### WHAT THE TASK ASKS
At the line containing "Describe the element at coordinates (136, 1237)", begin an exact copy, and continue through the last line of the entries below. Leave out any pictures.

Stored items
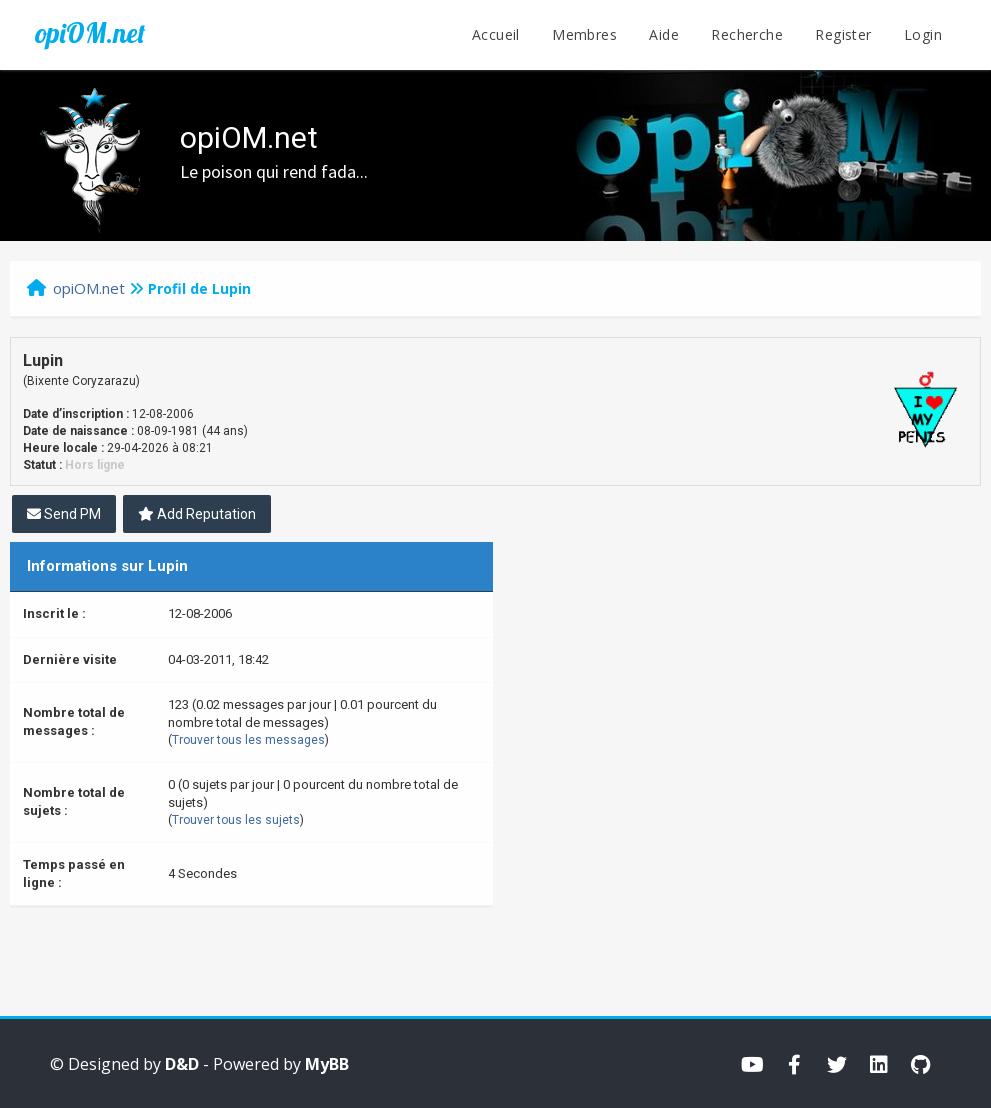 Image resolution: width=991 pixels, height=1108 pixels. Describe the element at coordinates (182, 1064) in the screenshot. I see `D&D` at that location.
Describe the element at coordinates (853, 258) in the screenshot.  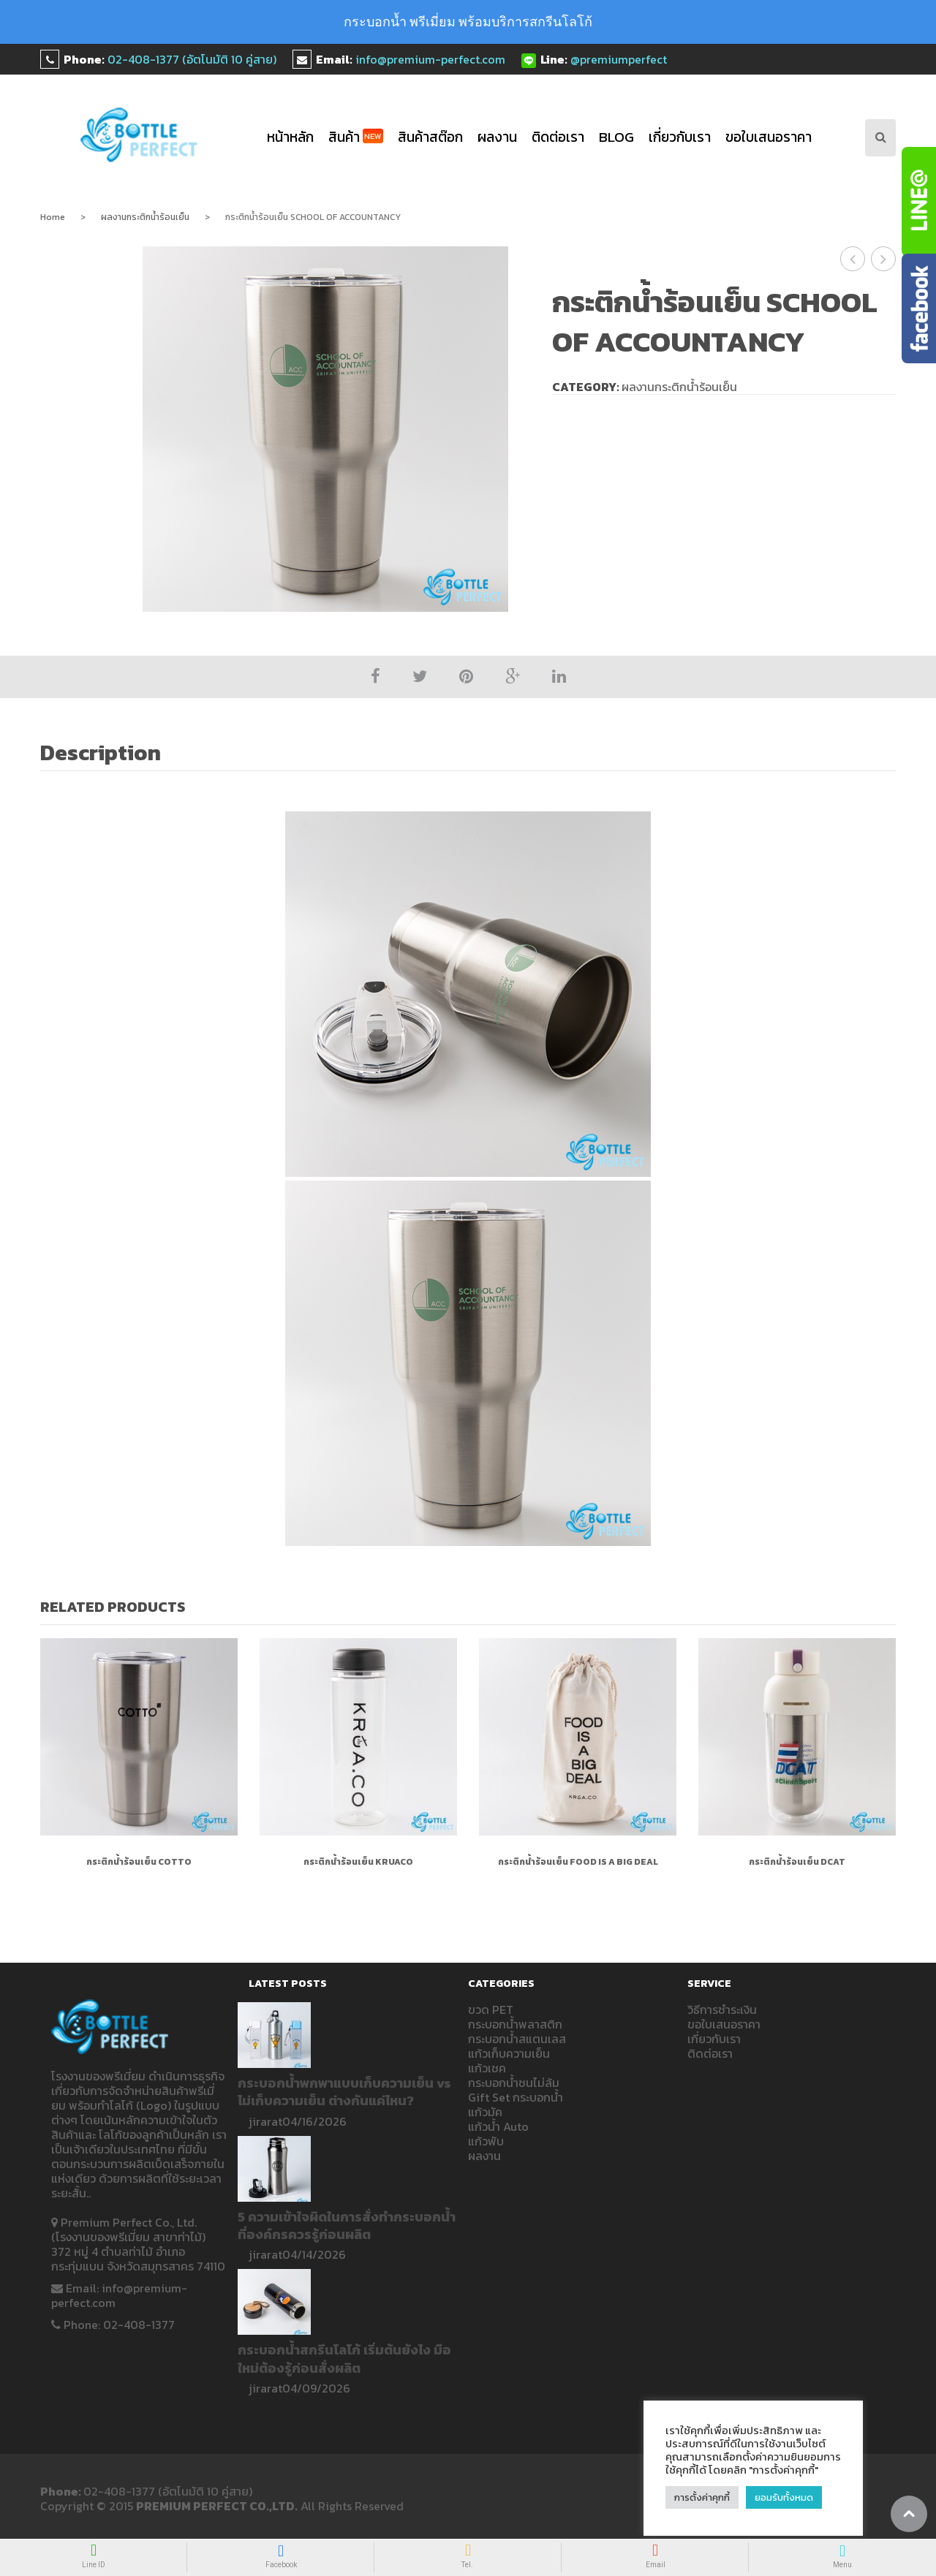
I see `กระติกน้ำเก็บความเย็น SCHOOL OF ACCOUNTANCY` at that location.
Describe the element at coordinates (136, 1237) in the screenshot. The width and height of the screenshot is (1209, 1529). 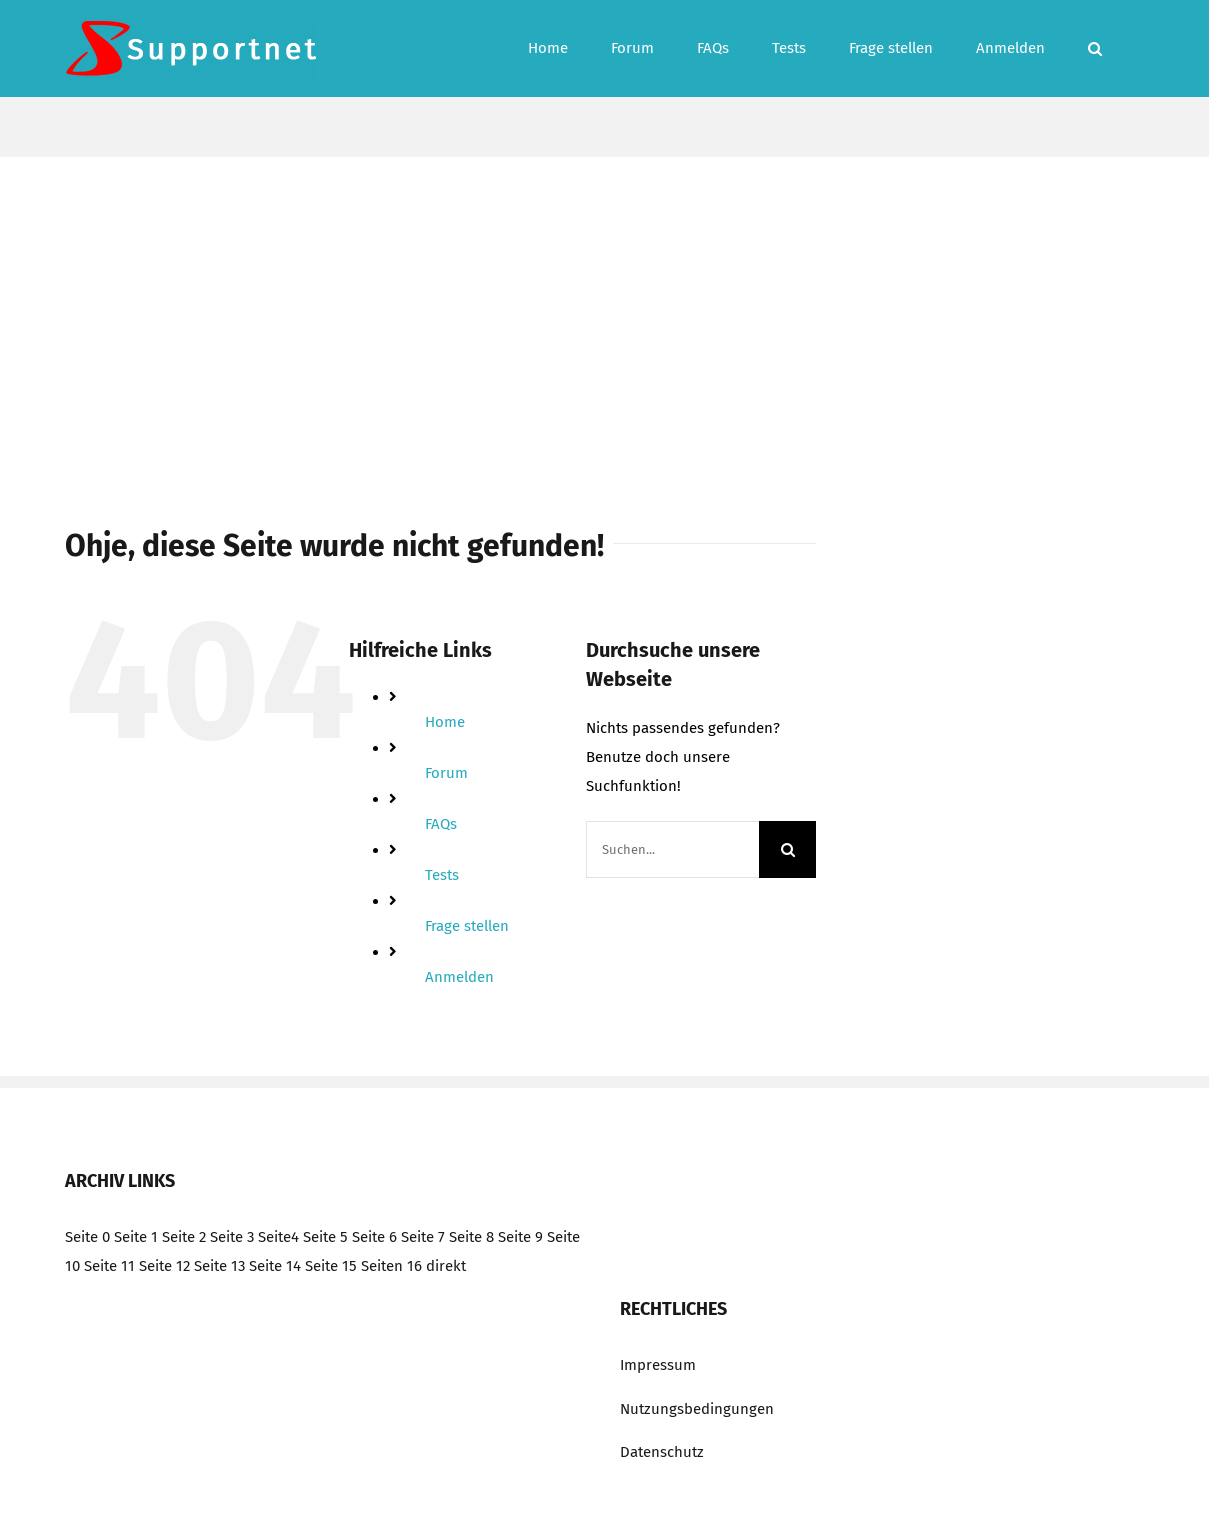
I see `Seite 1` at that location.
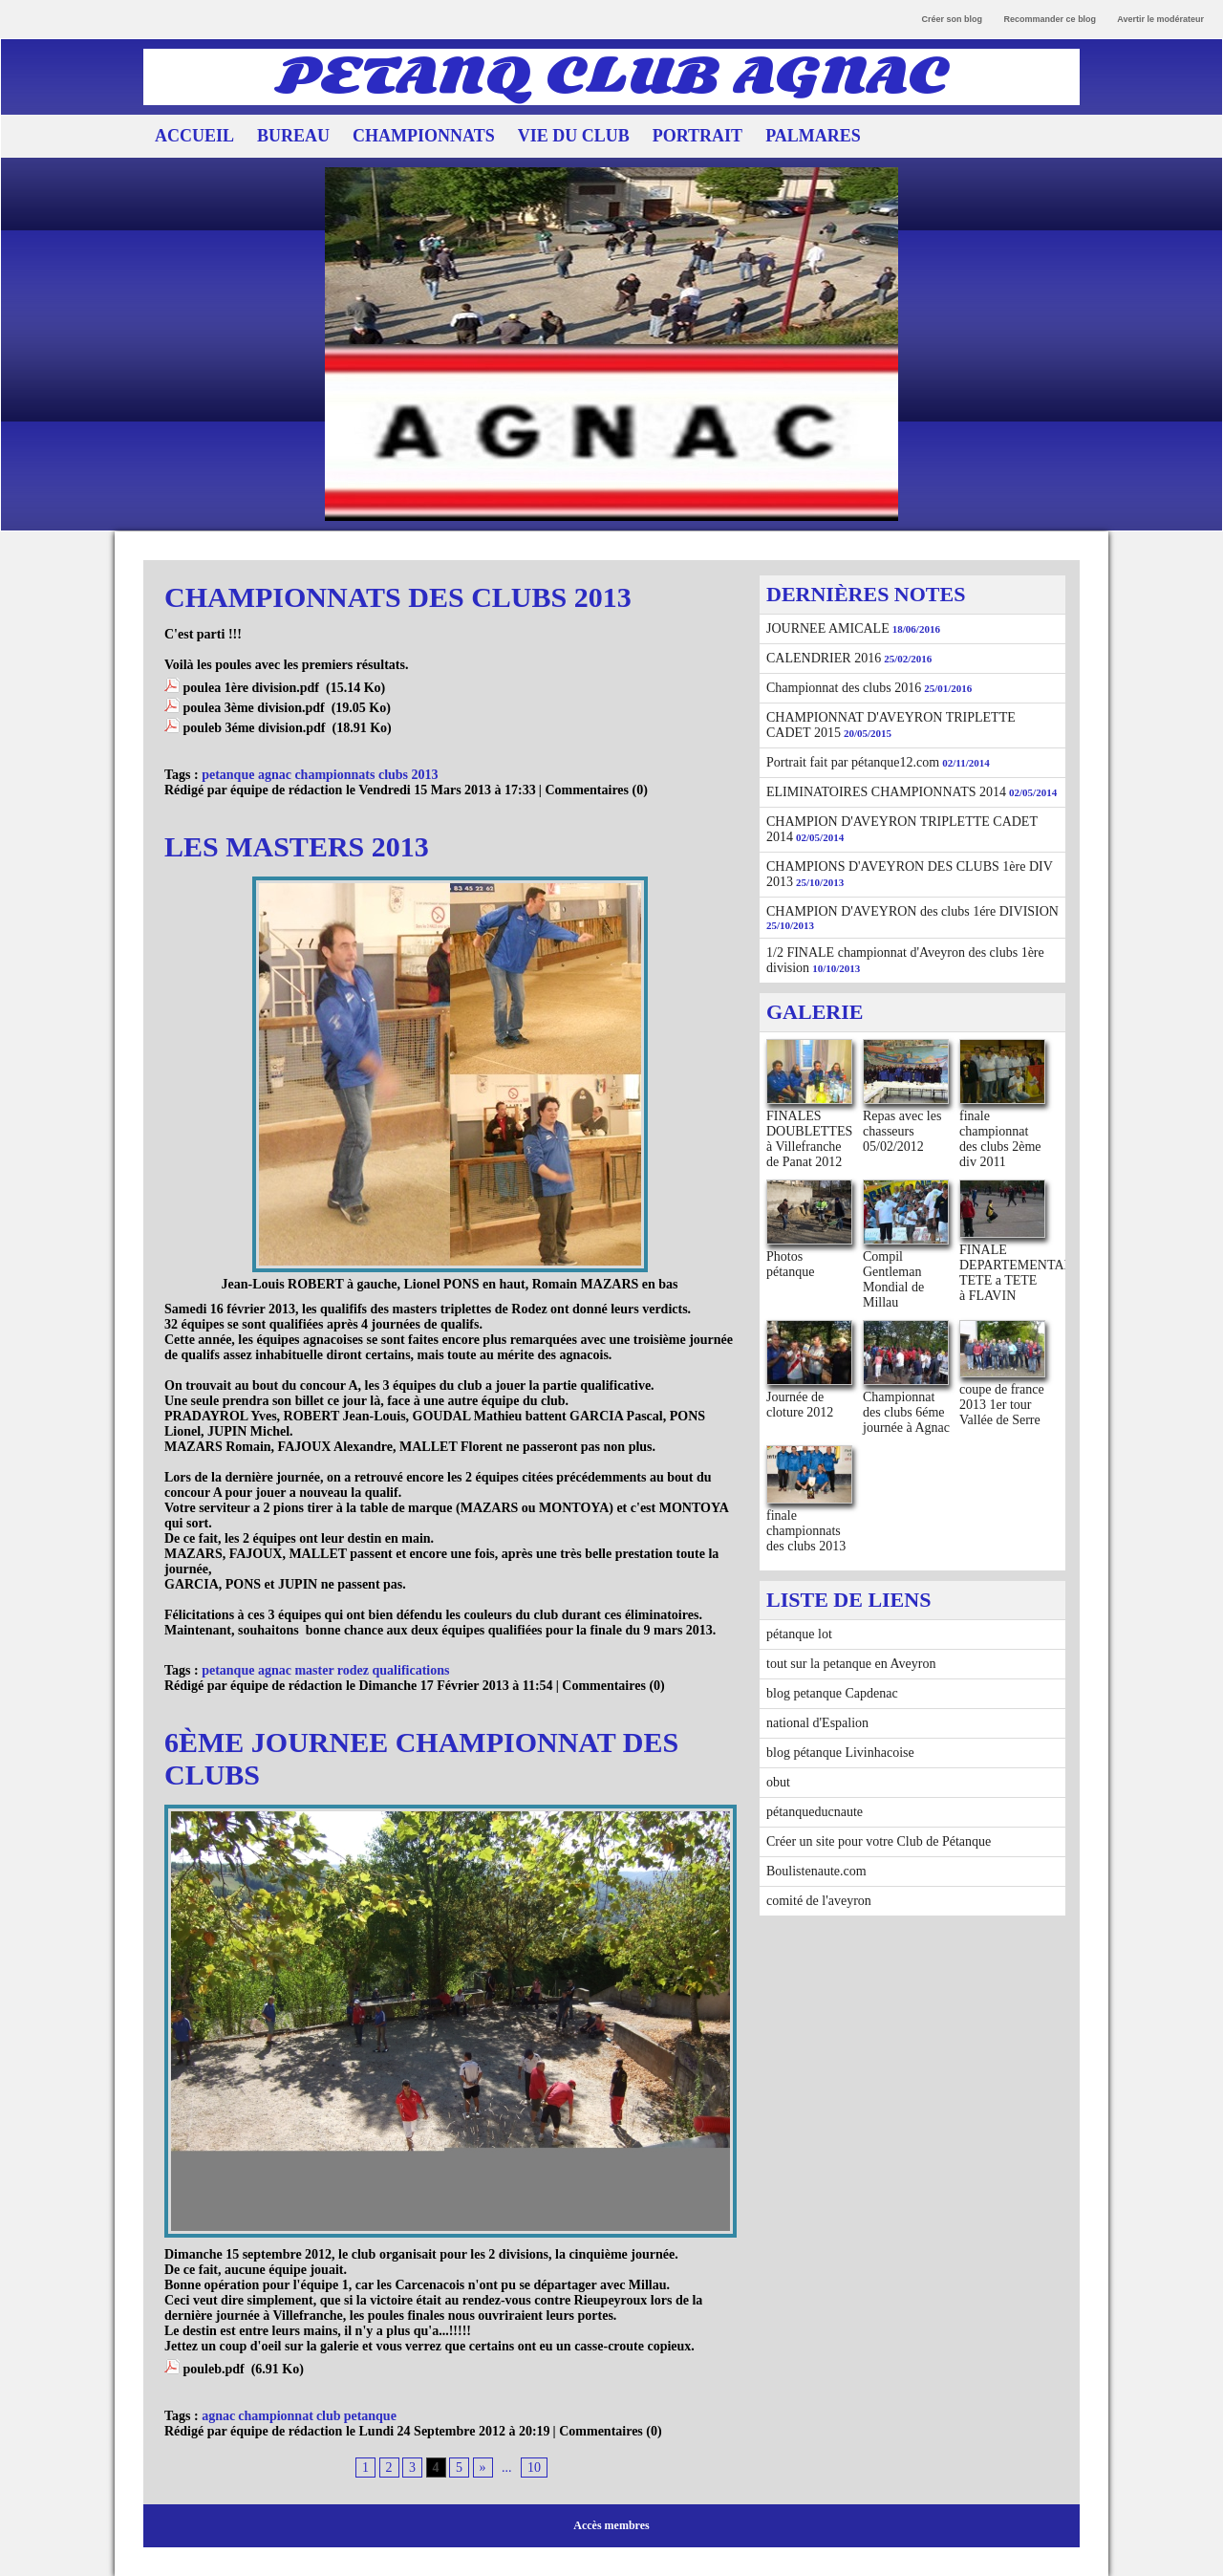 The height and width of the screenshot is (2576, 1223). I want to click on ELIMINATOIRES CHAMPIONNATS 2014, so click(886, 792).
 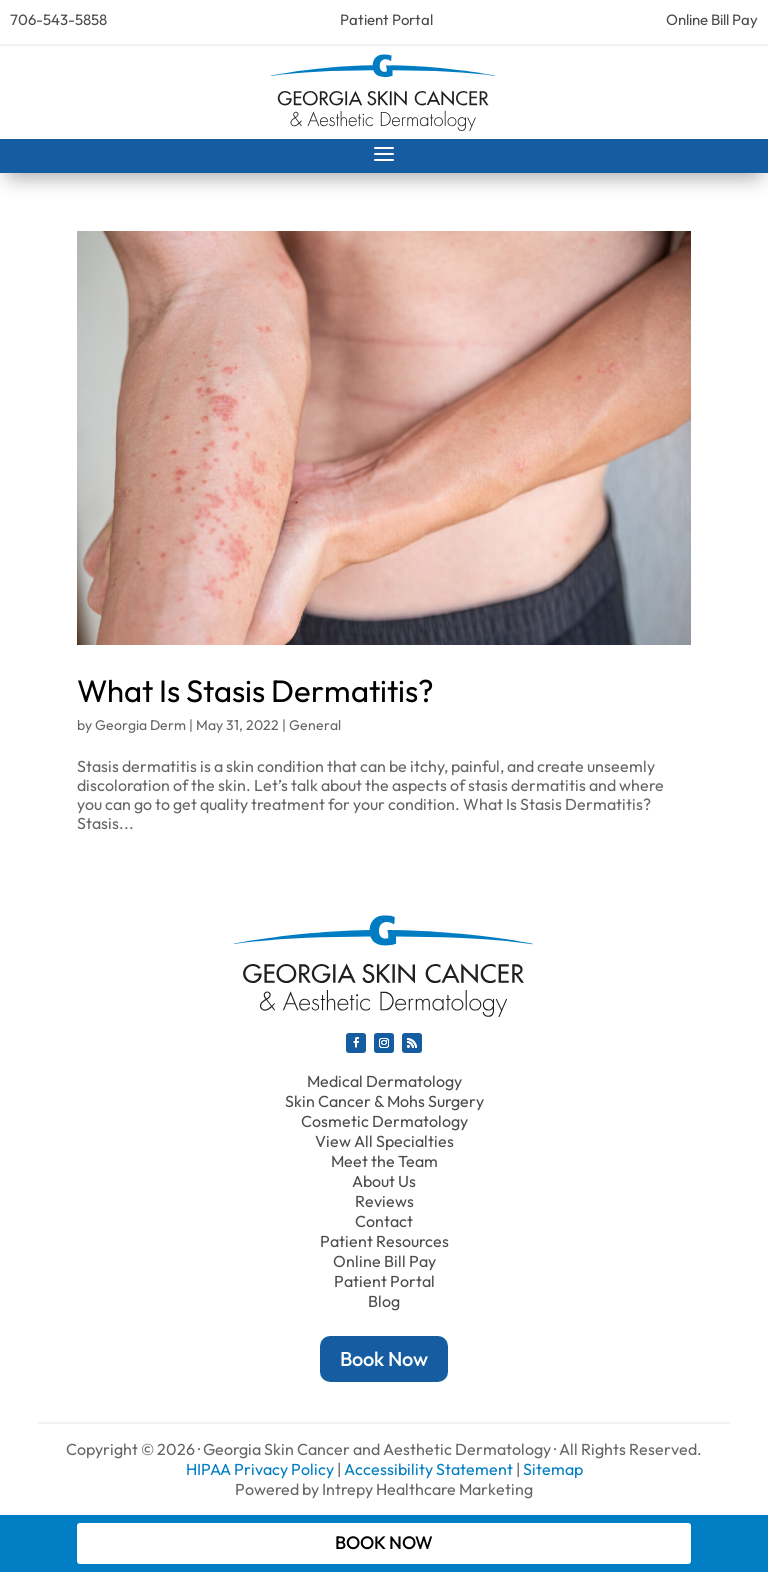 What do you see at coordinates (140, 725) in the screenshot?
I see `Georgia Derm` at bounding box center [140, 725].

### REPLY
Describe the element at coordinates (136, 1237) in the screenshot. The width and height of the screenshot is (1209, 1529). 
I see `Seite 1` at that location.
 The height and width of the screenshot is (2576, 1223). I want to click on ELIMINATOIRES CHAMPIONNATS 2014, so click(886, 792).
  What do you see at coordinates (140, 725) in the screenshot?
I see `Georgia Derm` at bounding box center [140, 725].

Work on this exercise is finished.